The Harriet's House Reentry Program is a highly successful, nationally recognized reentry program for women. In 2004, the Harriet’s House reentry program was awarded the Families Count, Families Strengthening Award by the Annie E. Casey Foundation. Also, in 2004, Harriet’s House was cited as an example program in the U.S. Department of Justice’s Guide for Developing Housing for Ex-Offenders. Most recently, in 2009, the National Criminal Justice Association selected Harriet’s House as the Outstanding Criminal Justice Program in the Southern Region.
Harriet's House is a 24-month program that offers women leaving prison the opportunity to successfully re-enter the community. We offer comprehensive services including intensive wrap-around case management, family reunification, budgeting (credit, debit, savings), peer support, parenting classes, substance abuse counseling (AA/NA), employment planning & support, and permanent affordable housing.
By the Numbers
The majority of adults that participate in Harriet's House experience an increase in income, employment opportunities, savings, budgeting skills, and maintaining permanent housing. Since 1996, Harriet’s House has served approximately 120 ex-offender families with an 80-85% success rate, or a 15-20% recidivism rate. Over the past three years (July 2005-June 2008), a total of 158 people (79 women, 79 children) have been served by Harriet’s House.
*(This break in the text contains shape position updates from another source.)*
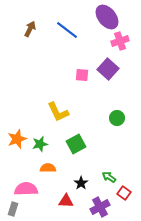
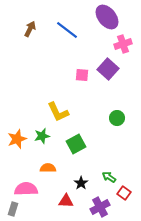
pink cross: moved 3 px right, 3 px down
green star: moved 2 px right, 8 px up
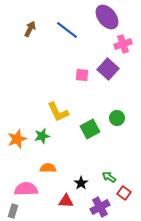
green square: moved 14 px right, 15 px up
gray rectangle: moved 2 px down
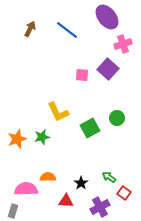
green square: moved 1 px up
green star: moved 1 px down
orange semicircle: moved 9 px down
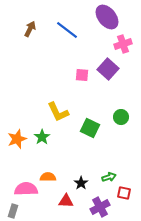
green circle: moved 4 px right, 1 px up
green square: rotated 36 degrees counterclockwise
green star: rotated 21 degrees counterclockwise
green arrow: rotated 128 degrees clockwise
red square: rotated 24 degrees counterclockwise
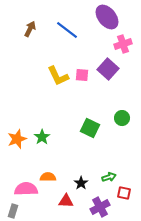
yellow L-shape: moved 36 px up
green circle: moved 1 px right, 1 px down
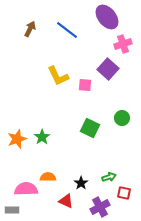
pink square: moved 3 px right, 10 px down
red triangle: rotated 21 degrees clockwise
gray rectangle: moved 1 px left, 1 px up; rotated 72 degrees clockwise
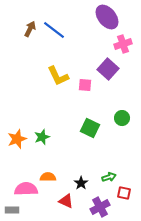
blue line: moved 13 px left
green star: rotated 14 degrees clockwise
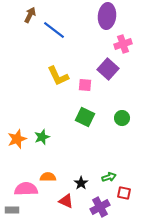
purple ellipse: moved 1 px up; rotated 45 degrees clockwise
brown arrow: moved 14 px up
green square: moved 5 px left, 11 px up
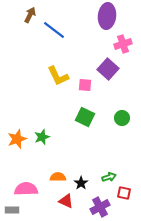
orange semicircle: moved 10 px right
In this period, of the women that have left the program, an average of:
- 75% were able to maintain employment and/or increase income,
- 71% established a savings account for at least six months,
- 77% followed a budget and maintained family goals for a minimum of six months, and
- 74% who left for permanent housing were able to maintain it for at least six months.
Phases of the Program
- Intake-begins 3 months prior to release:
- Women are referred by prison Social Worker (must have custody of children and no child abuse charges).
- Intake and Assessment: Face to Face interview and psychological assessment.
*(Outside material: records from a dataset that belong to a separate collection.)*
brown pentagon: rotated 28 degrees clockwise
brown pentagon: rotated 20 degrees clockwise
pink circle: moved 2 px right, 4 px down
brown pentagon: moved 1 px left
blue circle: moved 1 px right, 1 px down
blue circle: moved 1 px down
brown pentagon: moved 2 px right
- Acceptance letter and release date: Case Manager or PPO (Parole/Probation Officer) will pick up the woman at facility and bring her to the HH site.
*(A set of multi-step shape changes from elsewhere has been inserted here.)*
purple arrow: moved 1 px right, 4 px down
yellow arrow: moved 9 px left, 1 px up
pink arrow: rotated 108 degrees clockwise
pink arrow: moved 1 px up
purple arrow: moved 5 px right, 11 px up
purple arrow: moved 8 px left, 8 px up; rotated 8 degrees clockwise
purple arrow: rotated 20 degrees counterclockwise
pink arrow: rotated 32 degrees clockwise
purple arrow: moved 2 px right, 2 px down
Phase I: Supervised Living (first 6 months)
- Clustered community living approach where women live together in shared, supervised living quarters.
- Case Manager works on site.
- Women acquire employment and begin a budgeting program
- If required, women will complete a GED program and or acquire new skills through on the job training or voc rehab.
- Participate in Mental Health counseling, Substance Abuse therapeutic sessions, and Parenting groups.
- Random urine screens, curfew checks.
- Begin weekend visits with child/children increasing to longer times of visit.
Phase II: Transitional Living (6-12 months)
- Clustered community but women live in their own unit with children under their supervision.
- Children reunited with mothers and participating in community activities, attending and thriving in school, attending family and individual counseling sessions as necessary.
- Housing analysis determines type of permanent housing needed for independent living.
- Monthly housing inspections-random urine tests-continued case management.
Phase III: Community Living (6 months)
- Family secures permanent, affordable housing;
- Living on her own, in a permanent housing unit, fully employed;
- Continued support and connections with decreasing case management;
- Fully employed, learns to navigate within the community and peer networks.
Phase IV: Aftercare (6 months)
- Living in permanent housing - women monitored in all areas of previous Phases.
- Clients in this stage should be managing all areas such as:
- Finances (paying rent in a timely manner, maintaining savings account)
- Staying clean and sober
- Maintaining employment
Success Story: An Audio Documentary
Tanya Ward: A Triumph Over Addiction from Lisa Albert on Vimeo.
Harriet's House received the "Outstanding Criminal Justice Program" award from the National Criminal Justice Association in 2009.